The idea that there is something fundamentally and dangerously wrong with young people has become one of the most familiar discussions of recent years.
Snowflakes used to fall from the sky. Now the notion of self-absorbed, fragile and anxious young adults is a standard discussion point for an ever more animated collection of talking heads.
It is often accompanied by the suggestion that universities are compounding Generation Z’s frailty by pandering to them, and in particular to their supposed intolerance.
The idea that the next generation differs from those that came before is not new, but there are certain accelerants superheating the most recent outbreak of intergenerational panic.
Technology is the obvious one – the impact it is having on social interaction, on careers and on mental health are all live questions (although these are not limited to the young).
Related are the shifts in politics, the emergence of new existential threats – first among which is the climate crisis – and the financial strain that is being loaded on to young shoulders.
So what is it like to teach Gen Z students? How much truth do those spending time at the front of the classroom find in this popular analysis? Are today’s students melting like the polar ice, or is the snowflake narrative a lot of hot air?
In our cover story, we ask six scholars for their perspectives, with contributions from Australia, the US and the UK. As one would expect, they offer a range of thoughts, but one thread running through several is the sense that everything has changed, but fundamentally very little has changed.
Mark Aspinwall, who has worked in senior roles at universities in both Scotland and Mexico, acknowledges that it is “hard to know how objective we are being when we judge the current generation” because “if we feel students are getting more irritating, perhaps we are just experiencing the other side of the intergenerational perspective”.
While he notes that students do seem needier in terms of the feedback and level of instruction they require, and far more cite special circumstances than he has experienced in the past, “in terms of actual learning, I don’t see any real change”.
His conclusion, ultimately, is that “the best way to help students is simply to be there for them.

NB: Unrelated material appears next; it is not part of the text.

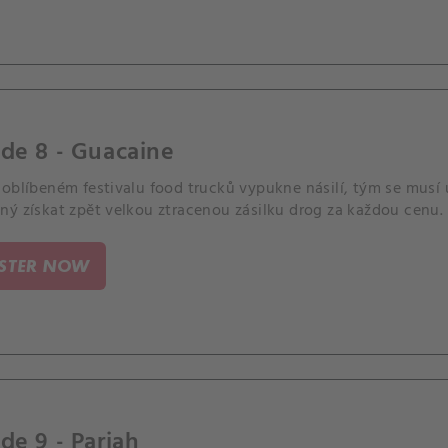
de 8 - Guacaine
oblíbeném festivalu food trucků vypukne násilí, tým se musí u
ný získat zpět velkou ztracenou zásilku drog za každou cenu.
ISTER NOW
de 9 - Pariah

Whatever else we do, we’re responsible for their development. This requires time – as well as sensitivity, compassion and patience.”
This sense that it is time and attention that is needed most is mirrored in a new book, The College Dropout Scandal, by David Kirp of the University of California, Berkeley. It argues that the shockingly high non-completion rate in the US – and it is shocking that 40 per cent of students who enrol do not graduate – is being allowed to fester when potential solutions are clear.
“Some students leave school because of money woes, others realise that college isn’t right for them,” Kirp writes. “But many depart because the institution hasn’t given them the ‘we-have-your-back’ support they need.” Non-completion may be an extreme manifestation of a failed bond between student and university, but the lessons are relevant more broadly to the needs of today’s learners, and mirror comments in our cover story.
While the solutions to the US dropout crisis “do not need to be fanciful”, they do require intensive and sustained attention – to “be there” for students, to repeat Aspinwall’s words – and that is the central problem Kirp identifies: that for too many colleges, other priorities come first.
This is the institutional equivalent of the lack of time that many scholars feel they have to engage with their own students in the way that they would like to – or to the degree that students need.
Resolving this, then, requires buy-in from the top down. As Kirp puts it: “Unless university leaders are up for the challenge – unless they regard student success not as a risky business but as a moral imperative – the dropout problem won’t be solved.”